**Task details:** Keep the text of the data exactly as it is and omit each picture from the copy.
Supplied records START
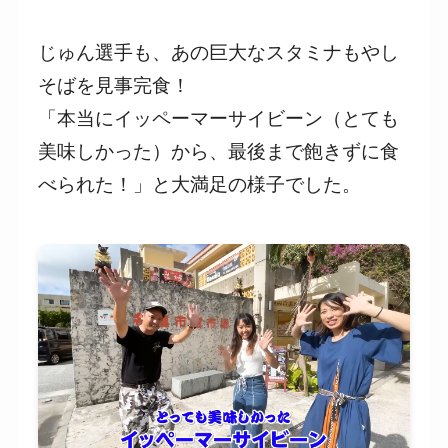
じゅん選手も、あの巨大なスタミナもやし
そばを見事完食！
「本当にイッペーマーサイビーン（とても
美味しかった）から、最後まで飽きずに食
べられた！」と大満足の様子でした。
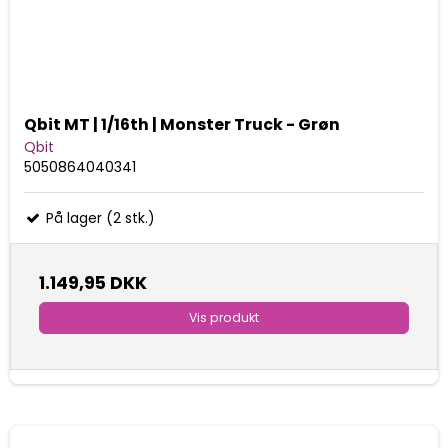
Qbit MT | 1/16th | Monster Truck - Grøn
Qbit
5050864040341
På lager (2 stk.)
1.149,95 DKK
Vis produkt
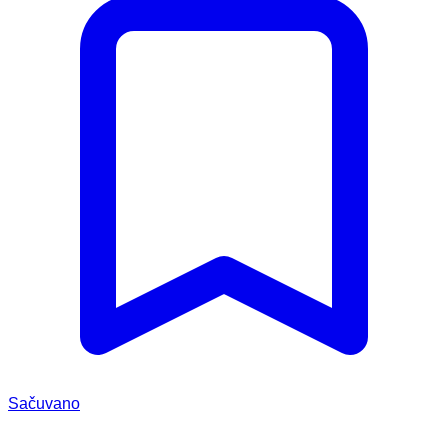
Sačuvano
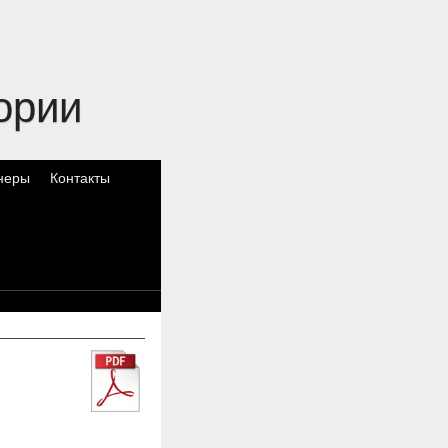
ории
неры
Контакты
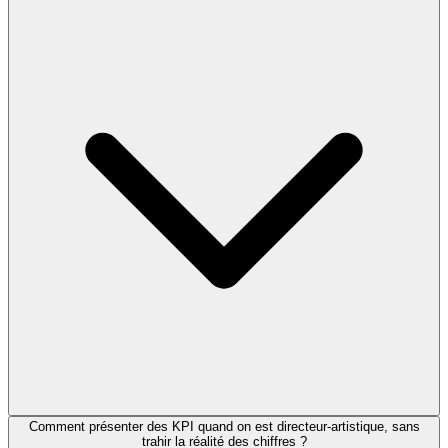
Comment présenter des KPI quand on est directeur-artistique, sans
trahir la réalité des chiffres ?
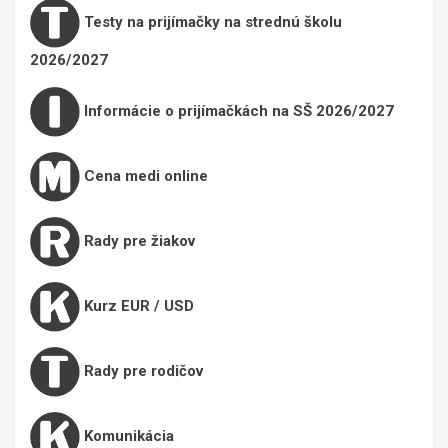
Testy na prijímačky na strednú školu
2026/2027
Informácie o prijímačkách na SŠ 2026/2027
Cena medi online
Rady pre žiakov
Kurz EUR / USD
Rady pre rodičov
Komunikácia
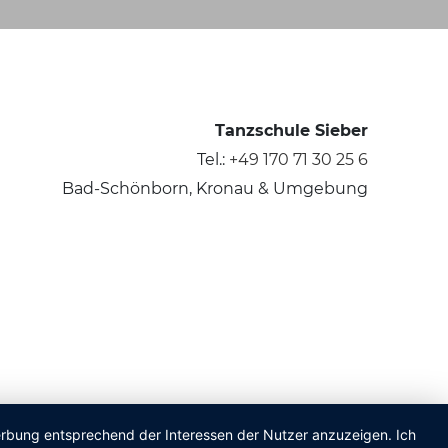
Tanzschule Sieber
Tel.:
+49 170 71 30 25 6
Bad-Schönborn, Kronau & Umgebung
Werbung entsprechend der Interessen der Nutzer anzuzeigen. Ich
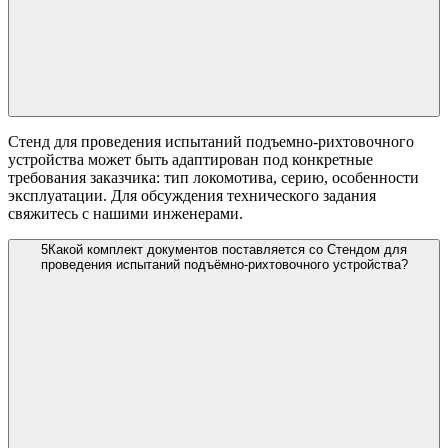
Стенд для проведения испытаний подъемно-рихтовочного
устройства может быть адаптирован под конкретные
требования заказчика: тип локомотива, серию, особенности
эксплуатации. Для обсуждения технического задания
свяжитесь с нашими инженерами.
5
Какой комплект документов поставляется со Стендом для
проведения испытаний подъёмно-рихтовочного устройства?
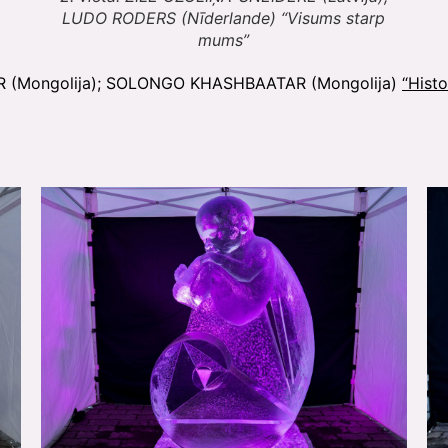
LUDO RODERS (Nīderlande) “Visums starp
mums”
(Mongolija); SOLONGO KHASHBAATAR (Mongolija)
“Histo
Supplied records END
**Answer to this problem:**
じゅん選手も、あの巨大なスタミナもやし
そばを見事完食！
「本当にイッペーマーサイビーン（とても
美味しかった）から、最後まで飽きずに食
べられた！」と大満足の様子でした。
Qbit MT | 1/16th | Monster Truck - Grøn
Qbit
5050864040341
På lager (2 stk.)
1.149,95 DKK
Vis produkt
Sačuvano
ории
неры
Контакты
Comment présenter des KPI quand on est directeur-artistique, sans
trahir la réalité des chiffres ?
Testy na prijímačky na strednú školu
2026/2027
Informácie o prijímačkách na SŠ 2026/2027
Cena medi online
Rady pre žiakov
Kurz EUR / USD
Rady pre rodičov
Komunikácia
Tanzschule Sieber
Tel.:
+49 170 71 30 25 6
Bad-Schönborn, Kronau & Umgebung
Werbung entsprechend der Interessen der Nutzer anzuzeigen. Ich
Стенд для проведения испытаний подъемно-рихтовочного
устройства может быть адаптирован под конкретные
требования заказчика: тип локомотива, серию, особенности
эксплуатации. Для обсуждения технического задания
свяжитесь с нашими инженерами.
5
Какой комплект документов поставляется со Стендом для
проведения испытаний подъёмно-рихтовочного устройства?
LUDO RODERS (Nīderlande) “Visums starp
mums”
(Mongolija); SOLONGO KHASHBAATAR (Mongolija)
“Histo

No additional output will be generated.